Collected data entries:
=== Begin Enclosure ===

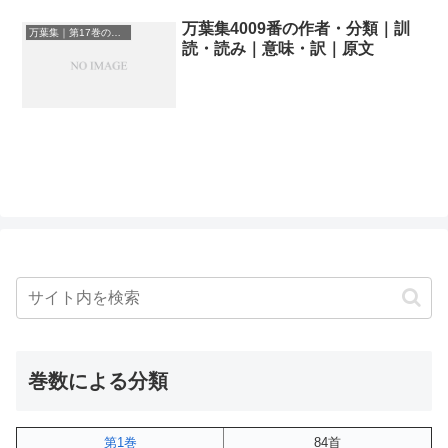
万葉集4009番の作者・分類｜訓
万葉集｜第17巻の和歌一覧
読・読み｜意味・訳｜原文
巻数による分類
第1巻
84首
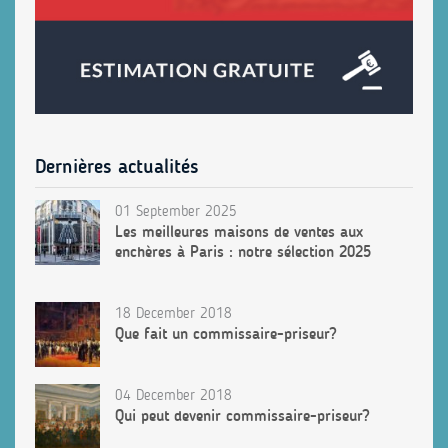
Dernières actualités
01 September 2025
Les meilleures maisons de ventes aux
enchères à Paris : notre sélection 2025
18 December 2018
Que fait un commissaire-priseur?
04 December 2018
Qui peut devenir commissaire-priseur?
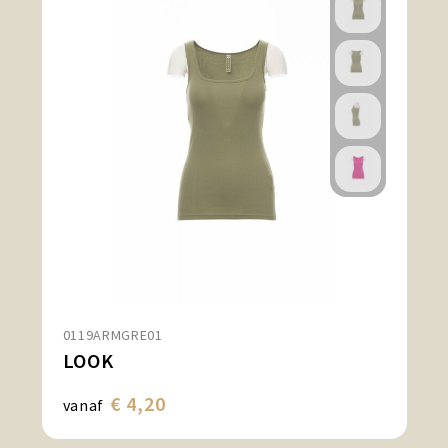
0119ARMGRE01
LOOK
€ 4,20
vanaf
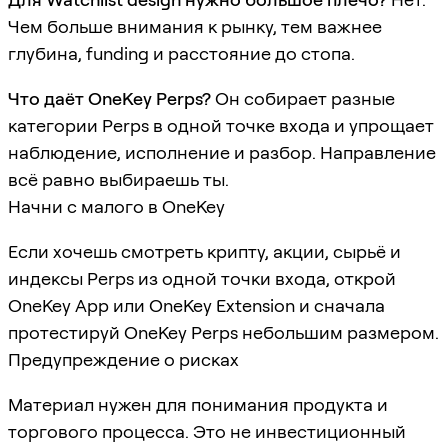
Чем больше внимания к рынку, тем важнее
глубина, funding и расстояние до стопа.
Что даёт OneKey Perps?
Он собирает разные
категории Perps в одной точке входа и упрощает
наблюдение, исполнение и разбор. Направление
всё равно выбираешь ты.
Начни с малого в OneKey
Если хочешь смотреть крипту, акции, сырьё и
индексы Perps из одной точки входа, открой
OneKey App или OneKey Extension и сначала
протестируй OneKey Perps небольшим размером.
Предупреждение о рисках
Материал нужен для понимания продукта и
торгового процесса. Это не инвестиционный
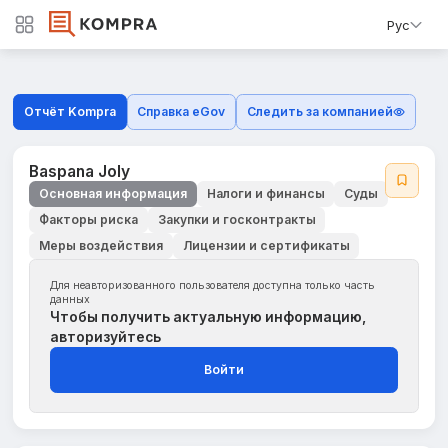
Рус
Отчёт Kompra
Справка eGov
Следить за компанией
Baspana Joly
Основная информация
Налоги и финансы
Суды
Факторы риска
Закупки и госконтракты
Меры воздействия
Лицензии и сертификаты
Для неавторизованного пользователя доступна только часть
данных
Чтобы получить актуальную информацию,
авторизуйтесь
Войти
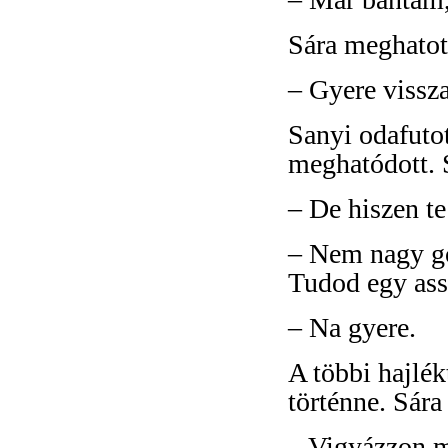
Sára meghatot
– Gyere vissz
Sanyi odafutot
meghatódott. 
– De hiszen te
– Nem nagy go
Tudod egy ass
– Na gyere.
A többi hajlék
történne. Sára
– Vigyázzon 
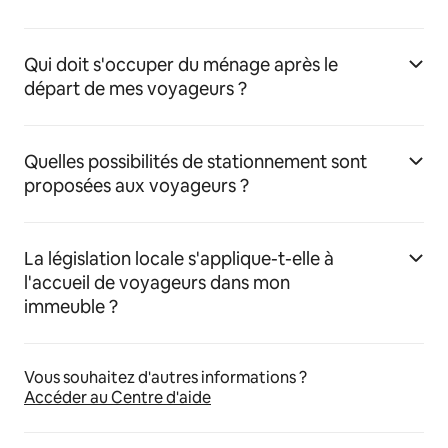
Qui doit s'occuper du ménage après le
départ de mes voyageurs ?
Quelles possibilités de stationnement sont
proposées aux voyageurs ?
La législation locale s'applique-t-elle à
l'accueil de voyageurs dans mon
immeuble ?
Vous souhaitez d'autres informations ?
Accéder au Centre d'aide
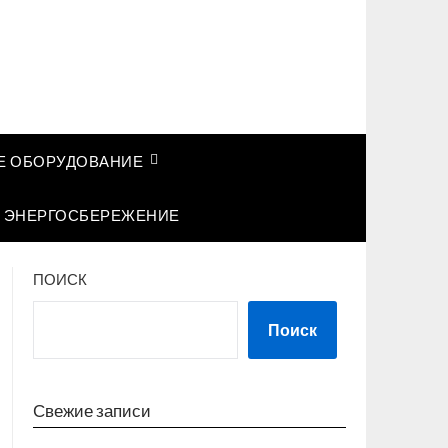
 ОБОРУДОВАНИЕ
ЭНЕРГОСБЕРЕЖЕНИЕ
ПОИСК
Поиск
Свежие записи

=== End Enclosure ===

◆ YOUR TASK: Reproduce each line of the records exactly and exclude any images.

◆ OUTPUT OF THE EXERCISE:
万葉集4009番の作者・分類｜訓
万葉集｜第17巻の和歌一覧
読・読み｜意味・訳｜原文
巻数による分類
第1巻
84首
Dernières actualités
01 September 2025
Les meilleures maisons de ventes aux
enchères à Paris : notre sélection 2025
18 December 2018
Que fait un commissaire-priseur?
04 December 2018
Qui peut devenir commissaire-priseur?
0119ARMGRE01
LOOK
€ 4,20
vanaf
Чем больше внимания к рынку, тем важнее
глубина, funding и расстояние до стопа.
Что даёт OneKey Perps?
Он собирает разные
категории Perps в одной точке входа и упрощает
наблюдение, исполнение и разбор. Направление
всё равно выбираешь ты.
Начни с малого в OneKey
Если хочешь смотреть крипту, акции, сырьё и
индексы Perps из одной точки входа, открой
OneKey App или OneKey Extension и сначала
протестируй OneKey Perps небольшим размером.
Предупреждение о рисках
Материал нужен для понимания продукта и
торгового процесса. Это не инвестиционный
Рус
Отчёт Kompra
Справка eGov
Следить за компанией
Baspana Joly
Основная информация
Налоги и финансы
Суды
Факторы риска
Закупки и госконтракты
Меры воздействия
Лицензии и сертификаты
Для неавторизованного пользователя доступна только часть
данных
Чтобы получить актуальную информацию,
авторизуйтесь
Войти
Sára meghatot
– Gyere vissz
Sanyi odafutot
meghatódott. 
– De hiszen te
– Nem nagy go
Tudod egy ass
– Na gyere.
A többi hajlék
történne. Sára
– Vigyázzon 
Qui doit s'occuper du ménage après le
départ de mes voyageurs ?
Quelles possibilités de stationnement sont
proposées aux voyageurs ?
La législation locale s'applique-t-elle à
l'accueil de voyageurs dans mon
immeuble ?
Vous souhaitez d'autres informations ?
Accéder au Centre d'aide
 ОБОРУДОВАНИЕ
ЭНЕРГОСБЕРЕЖЕНИЕ
ПОИСК
Поиск
Свежие записи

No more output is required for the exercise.